Posted to issues@flink.apache.org by StefanRRichter <gi...@git.apache.org> on 2018/05/07 12:05:05 UTC
[GitHub] flink pull request #5962: [FLINK-9304] Timer service shutdown should not sto...
GitHub user StefanRRichter opened a pull request:
https://github.com/apache/flink/pull/5962
[FLINK-9304] Timer service shutdown should not stop if interrupted
## What is the purpose of the change
This PR prevents that interruption prematurely stops the shutdown of the timer service.
## Brief change log
We catch `InterruptedException` around the shutdown call and repeat the attempt while there is still time left w.r.t. to the shutdown grace period.
## Verifying this change
This change is a trivial rework / code cleanup without any test coverage.
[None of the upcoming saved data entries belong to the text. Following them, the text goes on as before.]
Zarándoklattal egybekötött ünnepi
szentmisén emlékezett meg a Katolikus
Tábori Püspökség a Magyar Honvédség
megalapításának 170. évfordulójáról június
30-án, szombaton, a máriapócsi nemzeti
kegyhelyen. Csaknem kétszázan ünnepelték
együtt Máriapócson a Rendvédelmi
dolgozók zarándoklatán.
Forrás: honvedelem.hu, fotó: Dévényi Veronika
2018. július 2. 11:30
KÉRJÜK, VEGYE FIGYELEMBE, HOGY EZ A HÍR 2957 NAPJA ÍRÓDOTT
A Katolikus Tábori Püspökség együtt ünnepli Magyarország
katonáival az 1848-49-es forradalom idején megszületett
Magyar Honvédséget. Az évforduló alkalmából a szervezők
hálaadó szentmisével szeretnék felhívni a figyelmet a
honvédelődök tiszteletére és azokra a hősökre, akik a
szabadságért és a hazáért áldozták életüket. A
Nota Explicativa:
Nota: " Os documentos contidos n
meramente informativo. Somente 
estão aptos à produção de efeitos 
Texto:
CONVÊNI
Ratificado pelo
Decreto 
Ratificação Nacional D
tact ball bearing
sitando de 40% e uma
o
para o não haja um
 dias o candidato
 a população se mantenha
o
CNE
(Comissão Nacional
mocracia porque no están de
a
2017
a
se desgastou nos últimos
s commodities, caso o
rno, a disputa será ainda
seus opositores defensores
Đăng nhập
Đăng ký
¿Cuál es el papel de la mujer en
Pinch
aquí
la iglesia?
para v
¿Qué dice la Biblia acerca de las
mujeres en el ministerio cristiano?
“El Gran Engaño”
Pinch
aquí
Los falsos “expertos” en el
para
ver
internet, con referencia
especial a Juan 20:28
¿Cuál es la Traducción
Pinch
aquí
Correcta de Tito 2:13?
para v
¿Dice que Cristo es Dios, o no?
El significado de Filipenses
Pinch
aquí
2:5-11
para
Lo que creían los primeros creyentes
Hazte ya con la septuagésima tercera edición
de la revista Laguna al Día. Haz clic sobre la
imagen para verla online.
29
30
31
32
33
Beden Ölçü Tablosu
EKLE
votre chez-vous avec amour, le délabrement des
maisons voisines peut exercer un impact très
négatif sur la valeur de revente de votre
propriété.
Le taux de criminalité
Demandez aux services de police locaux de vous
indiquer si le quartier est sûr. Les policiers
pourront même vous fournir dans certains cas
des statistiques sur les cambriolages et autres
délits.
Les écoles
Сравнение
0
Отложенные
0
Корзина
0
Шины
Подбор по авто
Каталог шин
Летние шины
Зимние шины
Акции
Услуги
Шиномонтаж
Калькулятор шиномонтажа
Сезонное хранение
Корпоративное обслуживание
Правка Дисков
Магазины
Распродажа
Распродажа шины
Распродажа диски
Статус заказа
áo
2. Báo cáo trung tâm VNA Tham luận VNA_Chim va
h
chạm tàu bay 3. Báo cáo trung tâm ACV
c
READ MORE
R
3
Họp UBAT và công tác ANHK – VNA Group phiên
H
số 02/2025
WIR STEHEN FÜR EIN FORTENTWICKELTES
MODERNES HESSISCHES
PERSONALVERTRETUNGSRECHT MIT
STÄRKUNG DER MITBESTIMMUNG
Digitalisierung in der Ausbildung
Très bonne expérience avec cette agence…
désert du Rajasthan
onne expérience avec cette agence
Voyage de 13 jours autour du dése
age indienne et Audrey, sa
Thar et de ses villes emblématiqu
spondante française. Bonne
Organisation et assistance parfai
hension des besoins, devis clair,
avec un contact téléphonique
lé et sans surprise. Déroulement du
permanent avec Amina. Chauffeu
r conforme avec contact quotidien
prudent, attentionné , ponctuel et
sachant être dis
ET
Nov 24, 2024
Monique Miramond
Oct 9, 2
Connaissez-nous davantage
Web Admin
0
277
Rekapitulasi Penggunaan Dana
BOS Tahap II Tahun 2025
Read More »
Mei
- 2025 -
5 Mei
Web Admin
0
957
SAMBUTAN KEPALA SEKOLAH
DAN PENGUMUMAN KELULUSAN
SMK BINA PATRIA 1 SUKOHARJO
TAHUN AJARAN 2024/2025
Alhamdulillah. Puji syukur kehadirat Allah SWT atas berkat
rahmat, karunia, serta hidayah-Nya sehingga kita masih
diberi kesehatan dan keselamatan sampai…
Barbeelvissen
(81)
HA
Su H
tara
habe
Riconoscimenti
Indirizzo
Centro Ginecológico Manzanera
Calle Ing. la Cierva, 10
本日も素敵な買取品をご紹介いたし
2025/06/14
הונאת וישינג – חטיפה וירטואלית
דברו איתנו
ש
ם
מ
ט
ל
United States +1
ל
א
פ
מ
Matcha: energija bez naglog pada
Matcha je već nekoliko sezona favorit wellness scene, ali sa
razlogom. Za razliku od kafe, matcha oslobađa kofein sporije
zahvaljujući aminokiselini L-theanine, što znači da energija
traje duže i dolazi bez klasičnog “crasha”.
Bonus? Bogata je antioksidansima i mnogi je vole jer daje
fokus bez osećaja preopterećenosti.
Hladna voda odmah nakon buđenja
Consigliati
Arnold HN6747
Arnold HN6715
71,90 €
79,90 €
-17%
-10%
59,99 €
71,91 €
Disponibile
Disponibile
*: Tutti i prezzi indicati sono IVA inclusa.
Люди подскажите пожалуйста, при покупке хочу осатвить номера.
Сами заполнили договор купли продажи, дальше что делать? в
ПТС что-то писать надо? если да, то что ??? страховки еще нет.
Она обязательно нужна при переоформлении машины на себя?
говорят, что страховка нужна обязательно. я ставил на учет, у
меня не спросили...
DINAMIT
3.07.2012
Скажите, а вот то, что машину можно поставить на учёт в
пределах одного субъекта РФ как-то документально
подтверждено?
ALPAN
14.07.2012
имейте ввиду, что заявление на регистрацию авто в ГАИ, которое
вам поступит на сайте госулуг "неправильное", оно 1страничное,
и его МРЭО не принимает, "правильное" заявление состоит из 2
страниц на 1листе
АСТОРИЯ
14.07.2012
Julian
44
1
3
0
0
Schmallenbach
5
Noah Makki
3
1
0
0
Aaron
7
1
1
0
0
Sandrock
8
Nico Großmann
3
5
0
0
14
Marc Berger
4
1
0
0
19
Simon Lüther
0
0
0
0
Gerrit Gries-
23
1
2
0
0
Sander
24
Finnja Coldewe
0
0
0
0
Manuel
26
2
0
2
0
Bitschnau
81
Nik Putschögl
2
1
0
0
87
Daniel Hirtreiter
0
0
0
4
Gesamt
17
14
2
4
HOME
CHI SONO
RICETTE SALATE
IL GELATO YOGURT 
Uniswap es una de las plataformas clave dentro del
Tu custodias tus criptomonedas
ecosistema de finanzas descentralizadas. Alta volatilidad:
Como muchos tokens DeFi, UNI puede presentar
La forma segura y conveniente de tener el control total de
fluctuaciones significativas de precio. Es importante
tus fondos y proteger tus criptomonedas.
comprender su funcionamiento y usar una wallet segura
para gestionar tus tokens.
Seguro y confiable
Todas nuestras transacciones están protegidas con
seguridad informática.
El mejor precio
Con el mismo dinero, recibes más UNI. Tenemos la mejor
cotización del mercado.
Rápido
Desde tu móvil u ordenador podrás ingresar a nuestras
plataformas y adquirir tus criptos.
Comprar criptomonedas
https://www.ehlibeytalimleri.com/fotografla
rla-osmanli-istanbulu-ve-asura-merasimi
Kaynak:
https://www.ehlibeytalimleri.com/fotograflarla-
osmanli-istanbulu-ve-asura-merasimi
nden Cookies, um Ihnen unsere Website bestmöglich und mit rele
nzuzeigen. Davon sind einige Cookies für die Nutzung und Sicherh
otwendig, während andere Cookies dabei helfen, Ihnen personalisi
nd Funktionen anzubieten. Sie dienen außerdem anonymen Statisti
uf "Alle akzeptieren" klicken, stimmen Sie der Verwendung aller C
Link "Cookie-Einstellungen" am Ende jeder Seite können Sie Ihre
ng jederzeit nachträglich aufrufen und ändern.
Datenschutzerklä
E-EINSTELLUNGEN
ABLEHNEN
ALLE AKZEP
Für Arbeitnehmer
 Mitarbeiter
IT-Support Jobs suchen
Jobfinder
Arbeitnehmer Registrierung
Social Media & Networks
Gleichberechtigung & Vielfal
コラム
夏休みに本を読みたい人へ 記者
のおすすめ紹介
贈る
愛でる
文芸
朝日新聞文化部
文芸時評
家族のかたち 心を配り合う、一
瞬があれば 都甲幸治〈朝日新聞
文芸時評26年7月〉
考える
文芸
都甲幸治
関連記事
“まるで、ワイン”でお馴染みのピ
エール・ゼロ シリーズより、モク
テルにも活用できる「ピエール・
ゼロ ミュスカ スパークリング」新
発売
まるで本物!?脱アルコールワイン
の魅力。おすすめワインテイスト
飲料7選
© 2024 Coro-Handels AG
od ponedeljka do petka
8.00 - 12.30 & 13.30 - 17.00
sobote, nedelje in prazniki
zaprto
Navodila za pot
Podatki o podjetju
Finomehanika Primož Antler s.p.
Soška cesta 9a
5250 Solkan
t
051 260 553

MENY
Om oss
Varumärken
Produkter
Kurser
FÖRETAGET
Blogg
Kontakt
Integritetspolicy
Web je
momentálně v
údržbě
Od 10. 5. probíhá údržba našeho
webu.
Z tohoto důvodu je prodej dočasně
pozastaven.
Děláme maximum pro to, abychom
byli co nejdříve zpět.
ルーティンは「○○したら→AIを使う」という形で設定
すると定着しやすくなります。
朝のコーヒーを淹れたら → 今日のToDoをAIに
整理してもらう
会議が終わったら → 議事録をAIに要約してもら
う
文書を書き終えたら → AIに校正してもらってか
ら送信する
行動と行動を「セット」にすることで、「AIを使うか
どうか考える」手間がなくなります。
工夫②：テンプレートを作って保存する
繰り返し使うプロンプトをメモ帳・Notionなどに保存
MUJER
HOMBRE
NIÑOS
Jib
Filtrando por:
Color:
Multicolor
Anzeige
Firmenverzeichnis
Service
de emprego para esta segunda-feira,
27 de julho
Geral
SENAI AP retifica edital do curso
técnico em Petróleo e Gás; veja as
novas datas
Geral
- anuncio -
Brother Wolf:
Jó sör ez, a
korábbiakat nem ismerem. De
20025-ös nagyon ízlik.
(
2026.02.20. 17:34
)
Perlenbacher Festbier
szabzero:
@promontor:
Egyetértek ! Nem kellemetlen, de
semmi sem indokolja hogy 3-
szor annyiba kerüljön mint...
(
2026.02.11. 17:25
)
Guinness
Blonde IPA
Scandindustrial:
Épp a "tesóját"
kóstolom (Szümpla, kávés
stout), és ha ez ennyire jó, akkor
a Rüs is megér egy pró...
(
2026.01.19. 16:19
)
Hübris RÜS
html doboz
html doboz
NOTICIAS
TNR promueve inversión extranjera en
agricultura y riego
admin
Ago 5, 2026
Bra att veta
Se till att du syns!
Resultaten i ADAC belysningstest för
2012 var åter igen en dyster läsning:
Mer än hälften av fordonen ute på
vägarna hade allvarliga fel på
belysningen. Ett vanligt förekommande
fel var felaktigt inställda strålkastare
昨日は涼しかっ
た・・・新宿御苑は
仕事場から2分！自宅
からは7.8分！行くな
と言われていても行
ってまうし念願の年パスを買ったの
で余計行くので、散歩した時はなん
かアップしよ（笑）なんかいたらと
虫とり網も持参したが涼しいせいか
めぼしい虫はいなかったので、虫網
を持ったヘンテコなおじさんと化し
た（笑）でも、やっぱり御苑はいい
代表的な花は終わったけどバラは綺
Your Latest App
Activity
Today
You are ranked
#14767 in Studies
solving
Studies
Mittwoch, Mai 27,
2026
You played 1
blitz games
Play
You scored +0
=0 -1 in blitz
## Does this pull request potentially affect one of the following parts:
- Dependencies (does it add or upgrade a dependency): (no)
- The public API, i.e., is any changed class annotated with `@Public(Evolving)`: (no)
- The serializers: (no)
- The runtime per-record code paths (performance sensitive): (no)
- Anything that affects deployment or recovery: JobManager (and its components), Checkpointing, Yarn/Mesos, ZooKeeper: (no)
- The S3 file system connector: (no)
## Documentation
- Does this pull request introduce a new feature? (no)
- If yes, how is the feature documented? (not applicable)
You can merge this pull request into a Git repository by running:
$ git pull https://github.com/StefanRRichter/flink FLINK-9304-timer-service
Alternatively you can review and apply these changes as the patch at:
https://github.com/apache/flink/pull/5962.patch
To close this pull request, make a commit to your master/trunk branch
with (at least) the following in the commit message:
This closes #5962
----
commit 962bf06a531ea484bc43e453c3c93a793765cad5
Author: Stefan Richter <s....@...>
Date: 2018-05-07T09:55:35Z
[FLINK-9304] Timer service shutdown should not stop if interrupted
----
---
[GitHub] flink issue #5962: [FLINK-9304] Timer service shutdown should not stop if in...
Posted by StephanEwen <gi...@git.apache.org>.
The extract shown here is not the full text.